Terrorist organizations have long recognized that engineering departments are fertile ground for recruitment and have concentrated there efforts there. A 2005 report from British intelligence noted that Islamic extremists were frequenting college campuses, looking for "inquisitive" students who might be susceptible to their message. In particular, the report noted, they targeted engineers.
Socguy writes: "Google plans to fix older versions of IE by swaping it's outdated rendering engine with one from their own browser. Google feels it has to do this in order to ensure the best possible user experience for the forthcoming Google Wave. When users of an older version of IE try to access Wave, they will be presented with a notice asking them to install 'Chrome Frame'. If users agree, the swap is carried out!"
Socguy writes: "Unimaginable quantities of gas are stored in the Arctic. Some of it is leaking out.
The consequence of all that seeping methane has become one of the biggest questions in climate science.
Some say there's enough carbon in underground methane — including large deposits under tundra lakes in the Mackenzie Delta and along Canada's Beaufort Sea coast — to equal the carbon from all the Earth's remaining deposits of oil, coal and natural gas combined. Last week, a World Wildlife Fund report called methane the globe's single biggest climate threat. http://www.theglobeandmail.com/news/national/bubbling-cauldrons-of-gas/article1277849/"

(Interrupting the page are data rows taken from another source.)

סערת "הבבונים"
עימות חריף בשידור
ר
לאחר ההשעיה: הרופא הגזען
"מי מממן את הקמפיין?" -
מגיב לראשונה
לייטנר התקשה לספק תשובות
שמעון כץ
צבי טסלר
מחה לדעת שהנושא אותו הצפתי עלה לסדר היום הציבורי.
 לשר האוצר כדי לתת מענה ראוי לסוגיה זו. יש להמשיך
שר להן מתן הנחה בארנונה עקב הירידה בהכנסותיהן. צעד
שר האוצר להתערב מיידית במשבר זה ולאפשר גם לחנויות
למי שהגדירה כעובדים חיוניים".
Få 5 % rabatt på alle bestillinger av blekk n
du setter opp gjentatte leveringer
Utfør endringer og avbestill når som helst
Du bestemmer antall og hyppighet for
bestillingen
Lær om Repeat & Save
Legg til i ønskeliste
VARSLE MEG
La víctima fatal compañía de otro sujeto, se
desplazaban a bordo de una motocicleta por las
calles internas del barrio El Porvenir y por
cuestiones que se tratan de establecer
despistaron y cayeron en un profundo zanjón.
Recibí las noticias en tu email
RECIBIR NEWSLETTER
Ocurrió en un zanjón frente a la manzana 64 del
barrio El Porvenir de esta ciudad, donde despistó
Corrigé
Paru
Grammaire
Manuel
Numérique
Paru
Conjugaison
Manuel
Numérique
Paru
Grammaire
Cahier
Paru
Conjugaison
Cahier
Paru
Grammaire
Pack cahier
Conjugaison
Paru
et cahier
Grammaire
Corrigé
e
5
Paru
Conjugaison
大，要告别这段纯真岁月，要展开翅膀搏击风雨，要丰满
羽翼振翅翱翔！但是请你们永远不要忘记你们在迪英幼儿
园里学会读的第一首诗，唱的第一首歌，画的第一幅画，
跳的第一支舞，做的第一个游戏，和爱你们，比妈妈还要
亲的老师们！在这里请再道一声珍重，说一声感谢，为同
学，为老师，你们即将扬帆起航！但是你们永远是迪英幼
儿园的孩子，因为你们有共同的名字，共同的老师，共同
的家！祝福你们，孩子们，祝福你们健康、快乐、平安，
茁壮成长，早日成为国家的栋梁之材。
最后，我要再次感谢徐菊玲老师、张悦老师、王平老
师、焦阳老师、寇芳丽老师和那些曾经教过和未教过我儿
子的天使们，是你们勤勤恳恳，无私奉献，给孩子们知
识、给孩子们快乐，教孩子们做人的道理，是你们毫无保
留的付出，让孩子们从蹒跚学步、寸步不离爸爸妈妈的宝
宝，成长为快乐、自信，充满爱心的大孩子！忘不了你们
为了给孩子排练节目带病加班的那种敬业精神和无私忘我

Socguy writes: "More than 40,000 gallons of radioactive water leaked into the open when a 15ft crack appeared in a pipe leading to a cooling pond in the Sizewell A reactor in January 2007.
This was only noticed by chance as a worker was sorting laundry in the area when it happened. Supposedly, a leak of this type should have set off alarms, however, the alarm in question appeared to be defective. Should this leak have gone unnoticed, there was a real likelihood of a full-scale meltdown.

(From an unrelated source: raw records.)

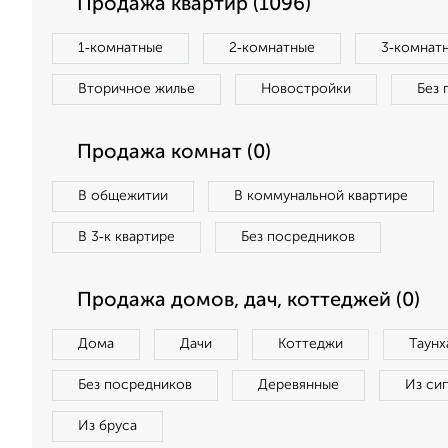
Продажа квартир (1096)
1‑комнатные
2‑комнатные
3‑комнат
Вторичное жилье
Новостройки
Без 
Продажа комнат (0)
В общежитии
В коммунальной квартире
В 3‑к квартире
Без посредников
Продажа домов, дач, коттеджей (0)
Дома
Дачи
Коттеджи
Таунх
Без посредников
Деревянные
Из си
Из бруса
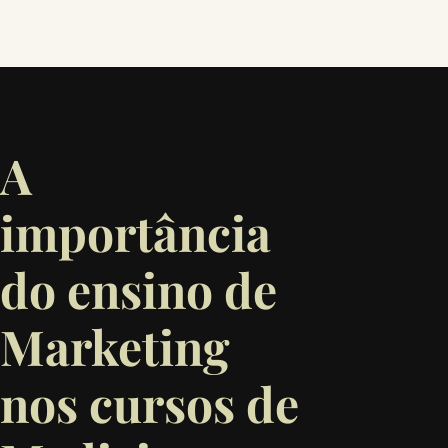
A
importância
do ensino de
Marketing
nos cursos de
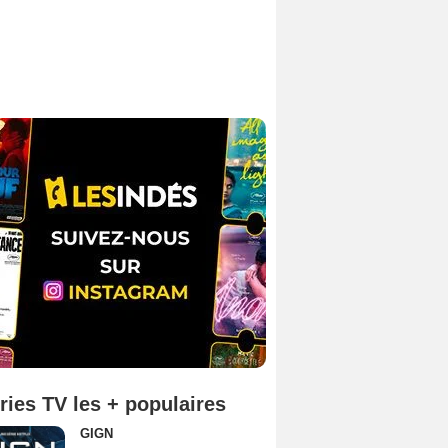
ries TV les + populaires
GIGN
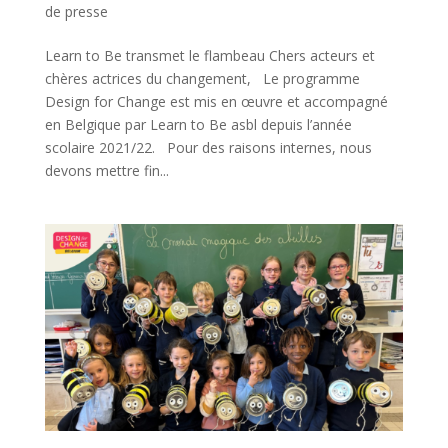
de presse
Learn to Be transmet le flambeau Chers acteurs et
chères actrices du changement, Le programme
Design for Change est mis en œuvre et accompagné
en Belgique par Learn to Be asbl depuis l’année
scolaire 2021/22. Pour des raisons internes, nous
devons mettre fin...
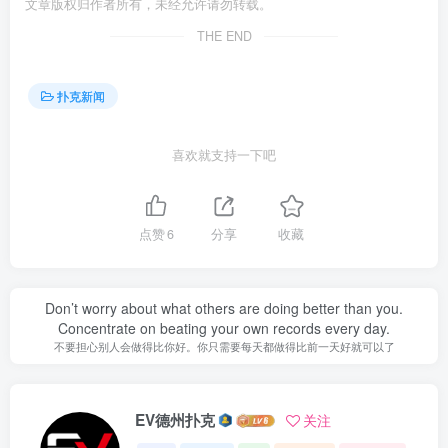
文章版权归作者所有，未经允许请勿转载。
THE END
扑克新闻
喜欢就支持一下吧
点赞
6
分享
收藏
Don’t worry about what others are doing better than you.
Concentrate on beating your own records every day.
不要担心别人会做得比你好。你只需要每天都做得比前一天好就可以了
EV德州扑克
关注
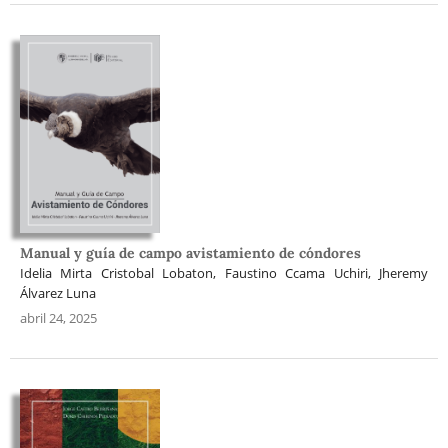
Manual y guía de campo avistamiento de cóndores
Idelia Mirta Cristobal Lobaton, Faustino Ccama Uchiri, Jheremy
Álvarez Luna
abril 24, 2025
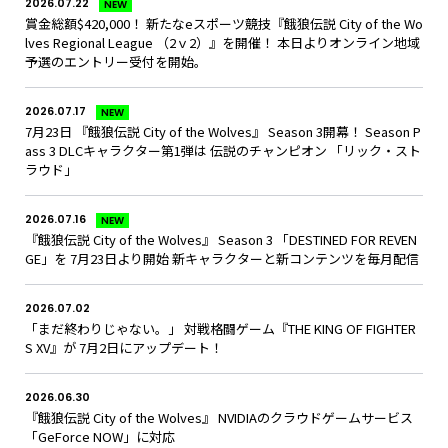
2026.07.22
NEW
賞金総額$420,000！ 新たなeスポーツ競技『餓狼伝説 City of the Wo
lves Regional League （2ｖ2）』を開催！ 本日よりオンライン地域
予選のエントリー受付を開始。
2026.07.17
NEW
7月23日 『餓狼伝説 City of the Wolves』 Season 3開幕！ Season P
ass 3 DLCキャラクター第1弾は 伝説のチャンピオン 「リック・スト
ラウド」
2026.07.16
NEW
『餓狼伝説 City of the Wolves』 Season 3 「DESTINED FOR REVEN
GE」を 7月23日より開始 新キャラクターと新コンテンツを毎月配信
2026.07.02
「まだ終わりじゃない。」 対戦格闘ゲーム『THE KING OF FIGHTER
S XV』が 7月2日にアップデート！
2026.06.30
『餓狼伝説 City of the Wolves』 NVIDIAのクラウドゲームサービス
「GeForce NOW」に対応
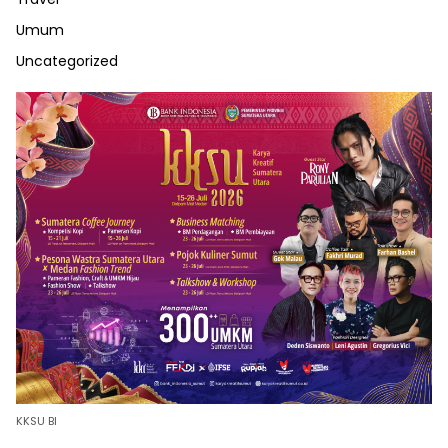
Umum
Uncategorized
KKSU BI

Socguy writes: "Privately-held i4i Inc. said that several years ago it approached the world's largest software company with a breakthrough product in data processing, only to be spurned and to see its technology show up later in versions of Microsoft Word.
Douglas Cawley, a lawyer for i4i, said Wednesday that e-mails presented during the six-day trial showed that Microsoft was aware of the firm's technology and sought to make it obsolete by including it in its own word processing software.